- _DIRECTIONS FOR THIS TASK_: Leave the pictures in the listing below aside and reproduce exactly the lines starting with the one with "ココナラ占い ＆お悩み相談" and going on through the one with "siguiente víctima.", both ends included.

- _RECORDS FOR THE EXERCISE_:
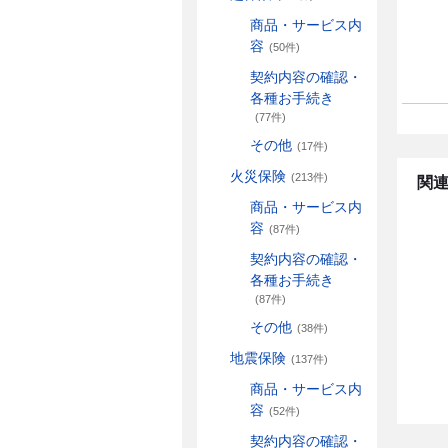
商品・サービス内
容
(50件)
契約内容の確認・
各種お手続き
(77件)
その他
(17件)
火災保険
(213件)
関連
商品・サービス内
容
(87件)
契約内容の確認・
各種お手続き
(87件)
その他
(38件)
地震保険
(137件)
商品・サービス内
容
(52件)
契約内容の確認・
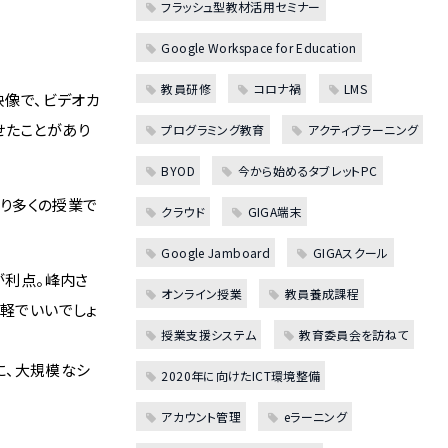
フラッシュ型教材活用セミナー
Google Workspace for Education
教員研修
コロナ禍
LMS
映像で、ビデオカ
させたことがあり
プログラミング教育
アクティブラーニング
BYOD
今から始めるタブレットPC
り多くの授業で
クラウド
GIGA端末
Google Jamboard
GIGAスクール
が利点。峰内さ
オンライン授業
教員養成課程
手軽でいいでしょ
授業支援システム
教育委員会を訪ねて
に、大規模なシ
2020年に向けたICT環境整備
アカウント管理
eラーニング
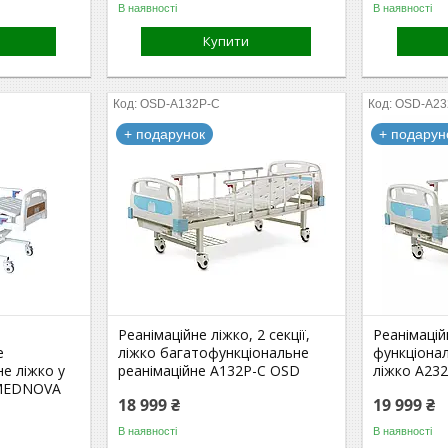
В наявності
В наявності
Купити
OSD-A132P-C
OSD-A23
+ подарунок
+ подарун
Реанімаційне ліжко, 2 секції,
Реанімаційн
е
ліжко багатофункціональне
функціонал
не ліжко у
реанімаційне A132P-C OSD
ліжко A23
 MEDNOVA
18 999 ₴
19 999 ₴
В наявності
В наявності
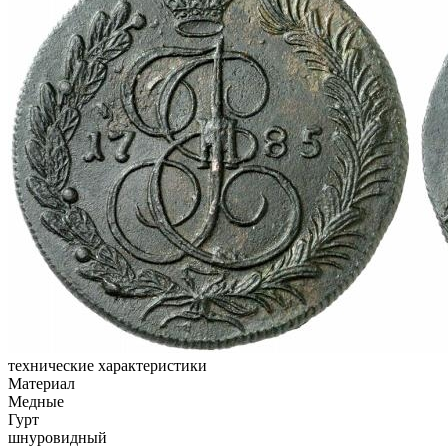
технические характеристики
Материал
Медные
Гурт
шнуровидный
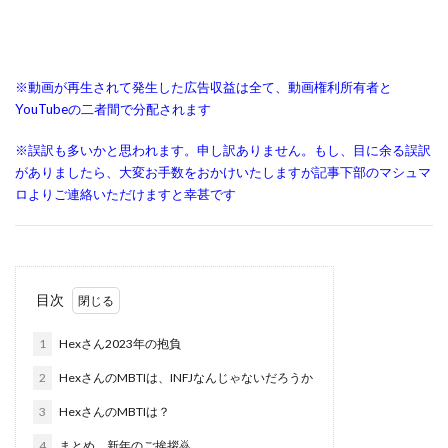
※動画が再生されて発生した広告収益は全て、動画権利所有者と
YouTubeの二者間で分配されます
※誤訳も多いかと思われます。申し訳ありません。もし、目に余る誤訳
がありましたら、大変お手数をおかけいたしますが記事下部のマシュマ
ロよりご連絡いただけますと幸甚です
目次
1
Hexさん2023年の抱負
2
HexさんのMBTIは、INFJなんじゃないだろうか
3
HexさんのMBTIは？
4
まとめ、新年のご挨拶🙇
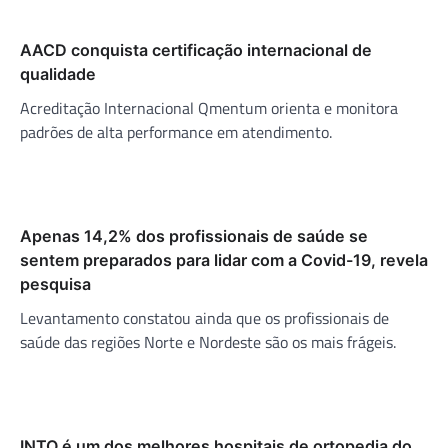
AACD conquista certificação internacional de
qualidade
Acreditação Internacional Qmentum orienta e monitora
padrões de alta performance em atendimento.
Apenas 14,2% dos profissionais de saúde se
sentem preparados para lidar com a Covid-19, revela
pesquisa
Levantamento constatou ainda que os profissionais de
saúde das regiões Norte e Nordeste são os mais frágeis.
INTO é um dos melhores hospitais de ortopedia do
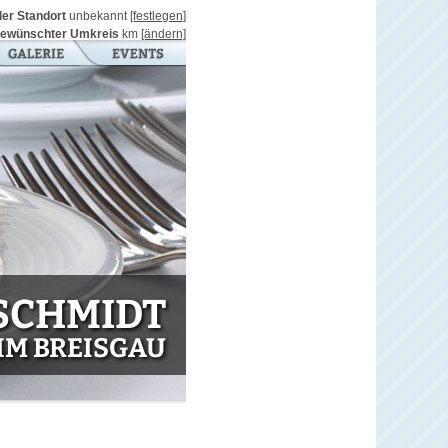
ller Standort
unbekannt
[festlegen]
ewünschter Umkreis
km
[ändern]
SCHMIDT
 IM BREISGAU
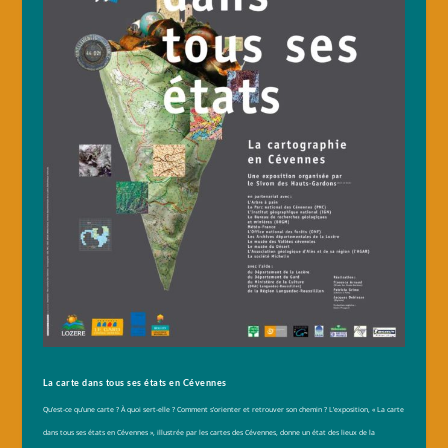
La carte dans tous ses états en Cévennes
Qu’est-ce qu’une carte ? À quoi sert-elle ? Comment s’orienter et retrouver son chemin ? L’exposition, « La carte
dans tous ses états en Cévennes », illustrée par les cartes des Cévennes, donne un état des lieux de la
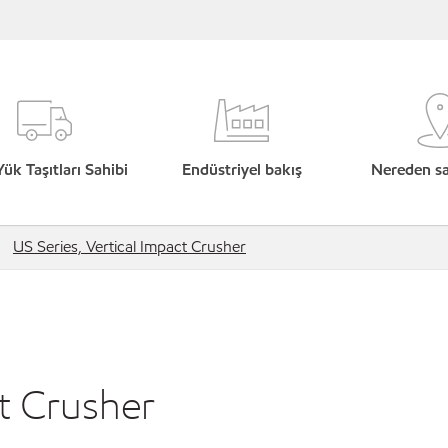
Yük Taşıtları Sahibi
Endüstriyel bakış
Nereden sat
US Series, Vertical Impact Crusher
ct Crusher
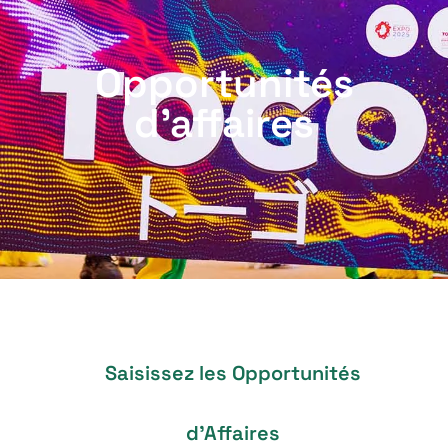
Opportunités
d’affaires
Saisissez les Opportunités
d’Affaires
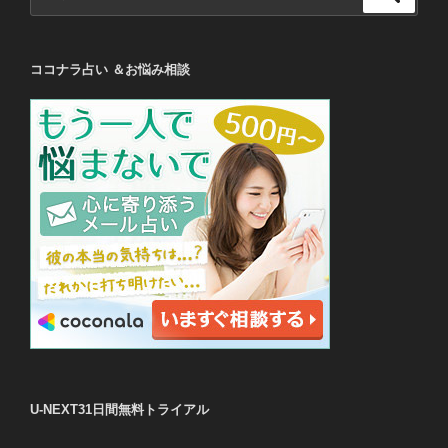
索
索:
ココナラ占い ＆お悩み相談
U-NEXT31日間無料トライアル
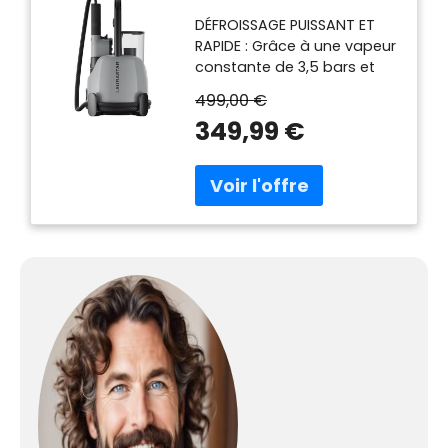
Vapeur Puissant
DÉFROISSAGE PUISSANT ET
RAPIDE : Grâce à une vapeur
constante de 3,5 bars et
une vitesse de 104 km/h, IZZI
499,00 €
élimine les plis
349,99 €
efficacement et redonne
forme à vos vêtements en
un seul passage. Prêt en
seulement 3 minutes.
VAPEUR DMS 150 °C
ULTRAFINE : La vapeur haute
température Laurastar
pénètre au cœur des fibres
pour détendre, adoucir et
raviver tous les tissus,
même les plus délicats.
RAFRAÎCHIT ET SOIGNE LES
TEXTILES : Repulpe les fibres,
ravive les couleurs et
diminue la fréquence des
lavages. Pour des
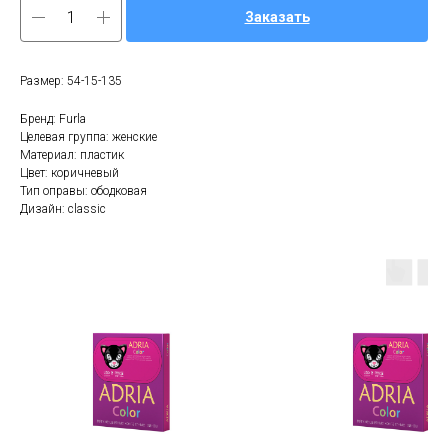
Заказать
Размер: 54-15-135
Бренд: Furla
Целевая группа: женские
Материал: пластик
Цвет: коричневый
Тип оправы: ободковая
Дизайн: classic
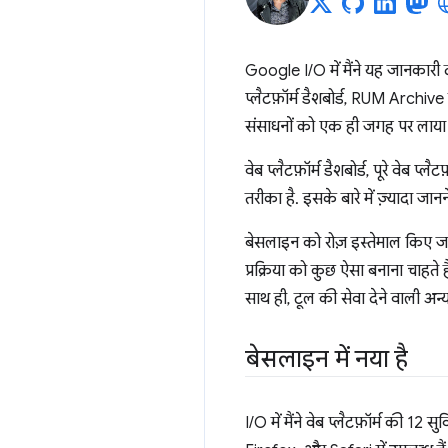
Google I/O में मैंने यह जानकारी 
प्लैटफ़ॉर्म डैशबोर्ड, RUM Archiv
संसाधनों को एक ही जगह पर लाया 
वेब प्लैटफ़ॉर्म डैशबोर्ड, पूरे व
तरीका है. इसके बारे में ज़्यादा जान
बेसलाइन को रोज़ इस्तेमाल किए जाने
प्रक्रिया को कुछ ऐसा बनाना चाहते है
साथ ही, टूल की सेवा देने वाली अन्य 
बेसलाइन में नया है
I/O में मैंने वेब प्लैटफ़ॉर्म की 1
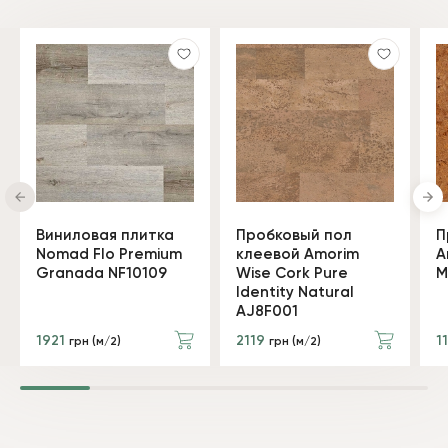
Виниловая плитка
Пробковый пол
П
Nomad Flo Premium
клеевой Amorim
A
Granada NF10109
Wise Cork Pure
M
Identity Natural
AJ8F001
1921
2119
1
грн (м/2)
грн (м/2)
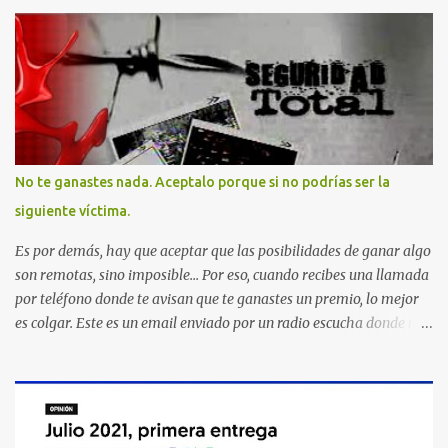
No te ganastes nada. Aceptalo porque si no podrías ser la
siguiente víctima.
Es por demás, hay que aceptar que las posibilidades de ganar algo
son remotas, sino imposible... Por eso, cuando recibes una llamada
por teléfono donde te avisan que te ganastes un premio, lo mejor
es colgar. Este es un email enviado por un radio escucha donde nos
advierte... AHORA QUE ESTA COMENTADO ESTO DEL
SECUESTRO LOS CIUDADANOS NOS PREGUNTAMOS PORQUE NO
HACEN ALGO CON LAS PERSONAS QUE COMENTEN FRAUDE
HOY POR LA MAÑANA RECIBI UNA LLAMADA DICIENDOME
QUE ME HABIA GANADO UNA CAMARA FOTOGRAFICA Y UN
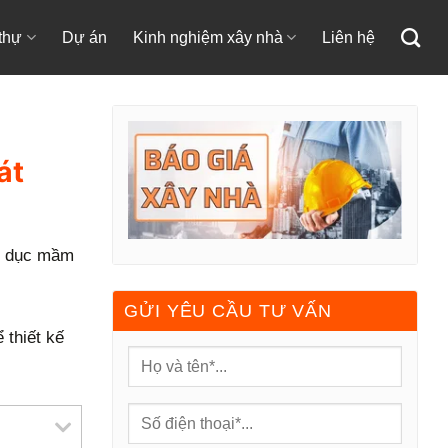
 thự
Dự án
Kinh nghiệm xây nhà
Liên hệ
át
áo dục mầm
GỬI YÊU CẦU TƯ VẤN
 thiết kế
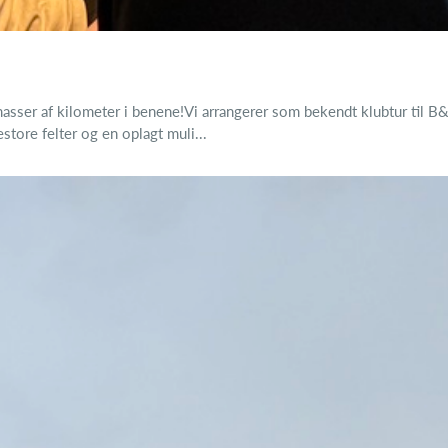
asser af kilometer i benene!Vi arrangerer som bekendt klubtur til B&
tore felter og en oplagt muli...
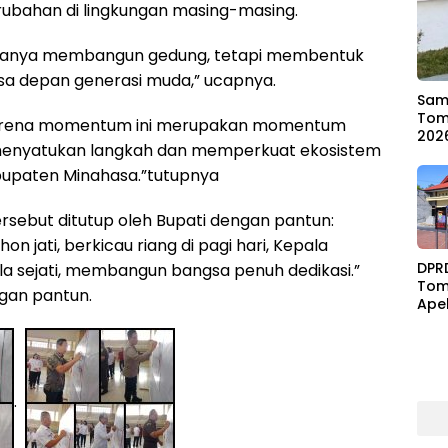
rubahan di lingkungan masing-masing.
 hanya membangun gedung, tetapi membentuk
sa depan generasi muda,” ucapnya.
Samb
Tom
arena momentum ini merupakan momentum
202
 menyatukan langkah dan memperkuat ekosistem
bupaten Minahasa.”tutupnya
rsebut ditutup oleh Bupati dengan pantun:
hon jati, berkicau riang di pagi hari, Kepala
DPR
ala sejati, membangun bangsa penuh dedikasi.”
Tom
gan pantun.
Ape
Ben
.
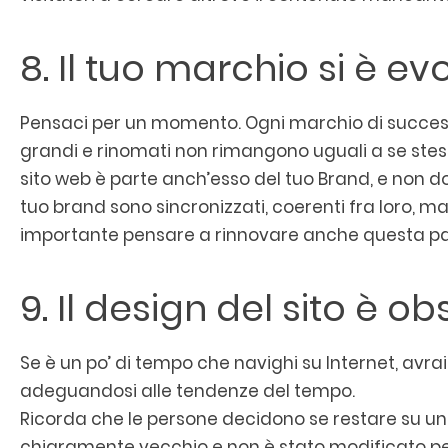
8. Il tuo marchio si è ev
Pensaci per un momento. Ogni marchio di successo
grandi e rinomati non rimangono uguali a se stes
sito web è parte anch’esso del tuo Brand, e non do
tuo brand sono sincronizzati, coerenti fra loro, ma 
importante pensare a rinnovare anche questa pa
9. Il design del sito è o
Se è un po’ di tempo che navighi su Internet, avrai 
adeguandosi alle tendenze del tempo.
Ricorda che le persone decidono se restare su un s
chiaramente vecchio e non è stato modificato per 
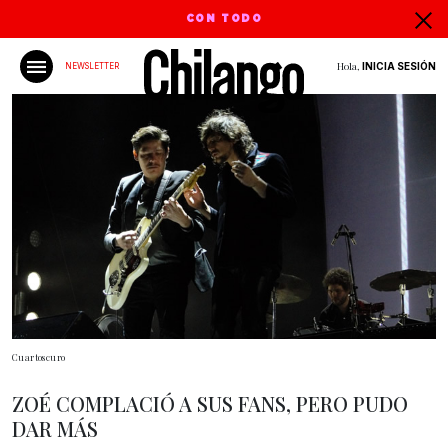
CON TODO
Hola,
INICIA SESIÓN
NEWSLETTER
Cuartoscuro
ZOÉ COMPLACIÓ A SUS FANS, PERO PUDO
DAR MÁS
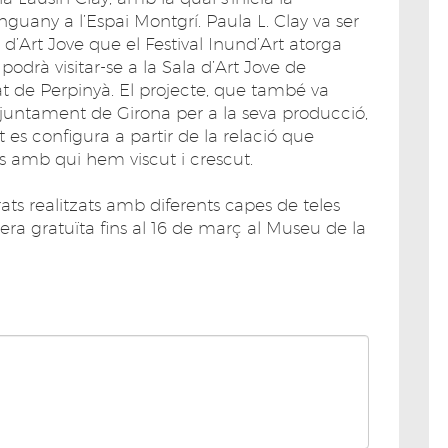
uany a l’Espai Montgrí. Paula L. Clay va ser
Art Jove que el Festival Inund’Art atorga
odrà visitar-se a la Sala d’Art Jove de
at de Perpinyà. El projecte, que també va
’Ajuntament de Girona per a la seva producció,
 es configura a partir de la relació que
s amb qui hem viscut i crescut.
ats realitzats amb diferents capes de teles
nera gratuïta fins al 16 de març al Museu de la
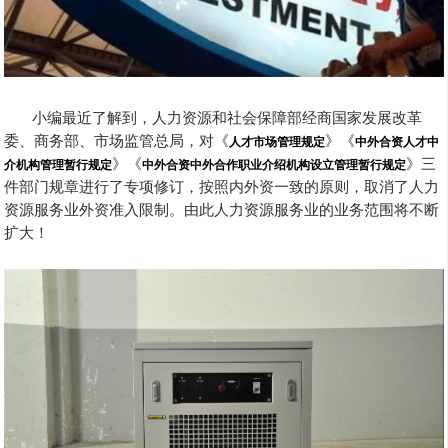
小编最近了解到，人力资源和社会保障部经商国家发展改革
委、商务部、市场监管总局，对《
人才市场管理规定
》《
中外合资人才中
介机构管理暂行规定
》《
中外合资中外合作职业介绍机构设立管理暂行规定
》三
件部门规章进行了专项修订，按照内外资一致的原则，取消了人力
资源服务业外资准入限制。由此人力资源服务业的业务范围将不断
扩大！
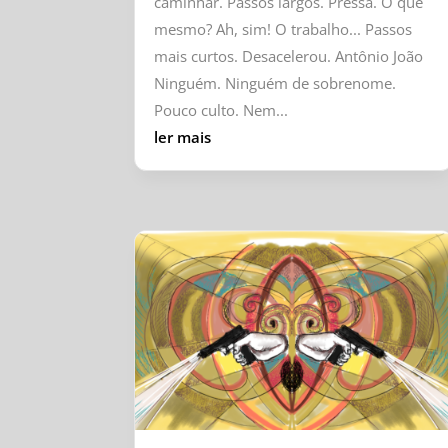
caminhar. Passos largos. Pressa. O que
mesmo? Ah, sim! O trabalho... Passos
mais curtos. Desacelerou. Antônio João
Ninguém. Ninguém de sobrenome.
Pouco culto. Nem...
ler mais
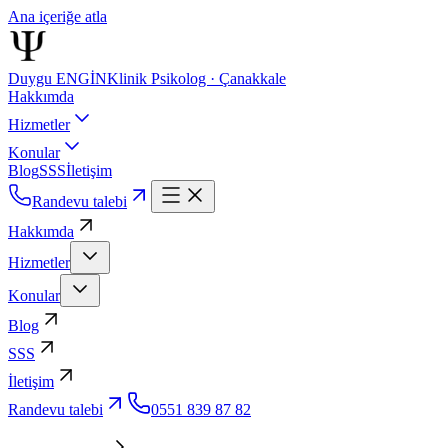
Ana içeriğe atla
Duygu ENGİN
Klinik Psikolog · Çanakkale
Hakkımda
Hizmetler
Konular
Blog
SSS
İletişim
Randevu talebi
Hakkımda
Hizmetler
Konular
Blog
SSS
İletişim
Randevu talebi
0551 839 87 82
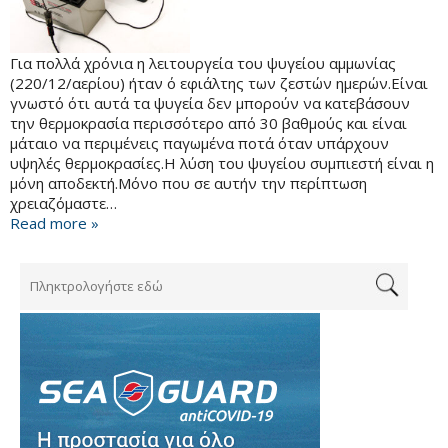
Για πολλά χρόνια η λειτουργεία του ψυγείου αμμωνίας
(220/12/αερίου) ήταν ό εφιάλτης των ζεστών ημερών.Είναι
γνωστό ότι αυτά τα ψυγεία δεν μπορούν να κατεβάσουν
την θερμοκρασία περισσότερο από 30 βαθμούς και είναι
μάταιο να περιμένεις παγωμένα ποτά όταν υπάρχουν
υψηλές θερμοκρασίες.Η λύση του ψυγείου συμπιεστή είναι η
μόνη αποδεκτή.Μόνο που σε αυτήν την περίπτωση
χρειαζόμαστε…
Read more »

- _EXERCISE OUTPUT_:
ココナラ占い ＆お悩み相談
U-NEXT31日間無料トライアル
Vapeur Puissant
DÉFROISSAGE PUISSANT ET
RAPIDE : Grâce à une vapeur
constante de 3,5 bars et
une vitesse de 104 km/h, IZZI
499,00 €
élimine les plis
349,99 €
efficacement et redonne
forme à vos vêtements en
un seul passage. Prêt en
seulement 3 minutes.
VAPEUR DMS 150 °C
ULTRAFINE : La vapeur haute
température Laurastar
pénètre au cœur des fibres
pour détendre, adoucir et
raviver tous les tissus,
même les plus délicats.
RAFRAÎCHIT ET SOIGNE LES
TEXTILES : Repulpe les fibres,
ravive les couleurs et
diminue la fréquence des
lavages. Pour des
Заказать
Размер: 54-15-135
Бренд: Furla
Целевая группа: женские
Материал: пластик
Цвет: коричневый
Тип оправы: ободковая
Дизайн: classic
Google I/O में मैंने यह जानकारी 
प्लैटफ़ॉर्म डैशबोर्ड, RUM Archiv
संसाधनों को एक ही जगह पर लाया 
वेब प्लैटफ़ॉर्म डैशबोर्ड, पूरे व
तरीका है. इसके बारे में ज़्यादा जान
बेसलाइन को रोज़ इस्तेमाल किए जाने
प्रक्रिया को कुछ ऐसा बनाना चाहते है
साथ ही, टूल की सेवा देने वाली अन्य 
बेसलाइन में नया है
I/O में मैंने वेब प्लैटफ़ॉर्म की 1
Виниловая плитка
Пробковый пол
П
Nomad Flo Premium
клеевой Amorim
A
Granada NF10109
Wise Cork Pure
M
Identity Natural
AJ8F001
1921
2119
1
грн (м/2)
грн (м/2)
No te ganastes nada. Aceptalo porque si no podrías ser la
siguiente víctima.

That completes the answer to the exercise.